**EXERCISE DESCRIPTION:** From the line containing "Sporta žurnālists izgāžas" to the line containing "de vulnerabilidad" in the entries below, reproduce every line exactly, ends included. Nothing else belongs in the copy, and no pictures.

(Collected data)
· · · ·
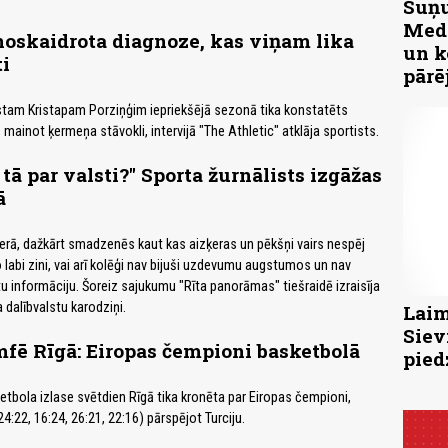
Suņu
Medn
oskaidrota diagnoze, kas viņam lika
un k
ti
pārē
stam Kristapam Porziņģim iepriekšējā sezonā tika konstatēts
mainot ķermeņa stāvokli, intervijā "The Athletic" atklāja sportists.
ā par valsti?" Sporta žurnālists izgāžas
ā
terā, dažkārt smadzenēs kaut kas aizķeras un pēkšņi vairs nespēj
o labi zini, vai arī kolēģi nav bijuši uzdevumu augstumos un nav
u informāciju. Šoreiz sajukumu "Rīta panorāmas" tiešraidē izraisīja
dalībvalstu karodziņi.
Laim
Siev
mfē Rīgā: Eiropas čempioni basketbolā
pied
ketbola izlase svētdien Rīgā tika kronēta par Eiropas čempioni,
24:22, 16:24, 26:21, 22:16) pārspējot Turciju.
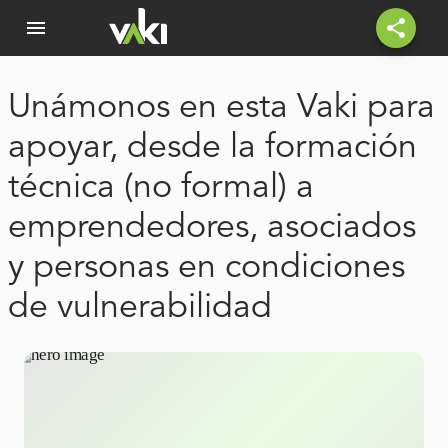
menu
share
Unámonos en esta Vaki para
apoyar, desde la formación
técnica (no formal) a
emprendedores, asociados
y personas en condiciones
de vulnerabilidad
· · · ·
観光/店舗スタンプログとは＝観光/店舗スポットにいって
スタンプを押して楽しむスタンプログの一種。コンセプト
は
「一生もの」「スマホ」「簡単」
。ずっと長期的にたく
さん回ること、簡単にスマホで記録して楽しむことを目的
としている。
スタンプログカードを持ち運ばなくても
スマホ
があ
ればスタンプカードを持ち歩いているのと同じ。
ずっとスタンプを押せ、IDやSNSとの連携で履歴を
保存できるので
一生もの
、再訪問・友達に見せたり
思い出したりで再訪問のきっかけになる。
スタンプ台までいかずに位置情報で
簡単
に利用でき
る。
· · · ·
**YOUR RESPONSE:**
ā par valsti?" Sporta žurnālists izgāžas
ā
terā, dažkārt smadzenēs kaut kas aizķeras un pēkšņi vairs nespēj
o labi zini, vai arī kolēģi nav bijuši uzdevumu augstumos un nav
u informāciju. Šoreiz sajukumu "Rīta panorāmas" tiešraidē izraisīja
dalībvalstu karodziņi.
Laim
Siev
mfē Rīgā: Eiropas čempioni basketbolā
pied
ketbola izlase svētdien Rīgā tika kronēta par Eiropas čempioni,
24:22, 16:24, 26:21, 22:16) pārspējot Turciju.
menu
share
Unámonos en esta Vaki para
apoyar, desde la formación
técnica (no formal) a
emprendedores, asociados
y personas en condiciones
de vulnerabilidad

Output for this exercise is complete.